## [Exercise]
What is needed is an exact copy of the data below, pictures excluded.

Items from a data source
*** Begin section ***

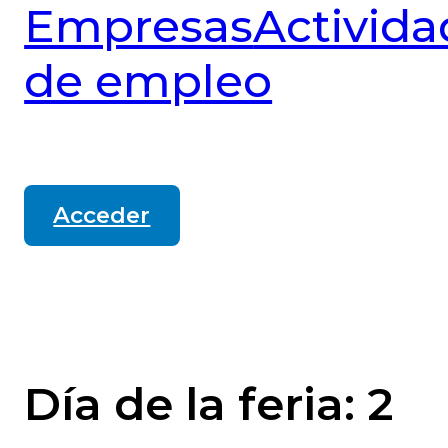
Empresas
Activida
de empleo
Acceder
Día de la feria:
2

*** End section ***

## [Finished task]
Empresas
Activida
de empleo
Acceder
Día de la feria:
2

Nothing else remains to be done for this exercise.